Harry (c.1889-1966) and Bessie (c.1890-1972) Buchman were raised in New York and lived in Duluth, Minnesota, before moving to Pittsburgh in the late 1930s.
They both worked for Charis Corporation, a manufacturer of ladies’ corsetry, based in Allentown, Pa. Harry Buchman was a distributor, and Bessie Buchman was an officer manager. Charis sold directly to consumers, sending trained female fitters to the homes of prospective buyers to take measurements for custom-fit corsets and girdles.
In Pittsburgh, the Buchmans lived in the Morrowfield Apartments on Murray Avenue in Squirrel Hill. The Charis office and showroom were in the Jenkins Arcade, downtown.
The Buchmans had four children, Arthur, Ruth, Daisy and Marcia.
Arthur Buchman (c.1920-1945) was finishing a degree at the University of Minnesota when his family moved to Pittsburgh. Shortly after graduating in early 1941, he enlisted in the U.S. Army and left for the Philippines. In August 1941, after arriving in Manilla, he was sent to the island of Corregidor. “It is supposed to be one of the most strongly fortified islands in the world and most certainly the strongest in the U.S. Army,” he wrote home in October 1941. With the attack on Pearl Harbor on December 7, 1941, Buchman found himself at the center of conflict in the Pacific Theater. The island fell in the Battle of Corregidor in May 1942, and Buchman became a prisoner of the Imperial Japanese Army.
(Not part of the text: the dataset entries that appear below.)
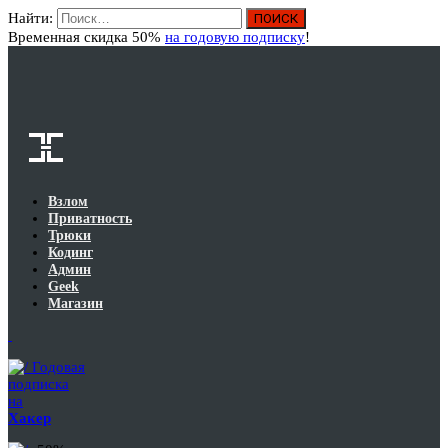
Найти:
Вход
Временная скидка 50%
на годовую подписку
!
Взлом
Приватность
Трюки
Кодинг
Админ
Geek
Магазин
Годовая
подписка
на
Хакер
Over the following three years, the Buchmans received infrequent postcards from their son, who was interned in Philippine Military Prisoner Camp No. 1 and No. 2. These typed postcards offered suspiciously optimistic updates about his health and mood, such as “Mother and Dad don’t worry – everything is fine,” but also contained cryptic and troubling details, such as a request to send regards to “George A Gainchang,” an anagram for “chain gang.” The final postcard arrived on January 23, 1945. Arthur Buchman had been killed about two weeks earlier when an American plane bombed a ship carrying him and other prisoners of war to Japan. The family learned of his death from an army telegram that arrived in July 1945. The army posthumously awarded Second Lieutenant Arthur H. Buchman a Silver Star for gallantry and a Purple Heart.
Ruth Buchman (c.1912-2005) rose to the rank of first lieutenant in the U. S. Army during World War II through her work as the head dietician at the Walter Reed Hospital in Washington, D.C. She received the Army Commendation Ribbon for her service.
After the war, Ruth Buchman married Irwin Roth (1915-1971). They lived in Pittsburgh.
In 1946, Harry and Bessie Buchman were founding members of Temple Sinai Congregation, with M.A. Baskind, Leon Falk Jr., David Glick, Louis J. Reizenstein and others. Buchman was the second president of the Reform congregation and oversaw the purchase of the Worthington Mansion on Forbes Avenue in Squirrel Hill to use as a synagogue. “Today, more than ever before, all Jews have a pressing responsibility for their lives and their beliefs,” he wrote to his fellow congregants in 1954 when he was managing the local effort of a fundraising campaign for the Union of American Hebrew Congregations and the Hebrew Union College-Jewish Institution of Religions.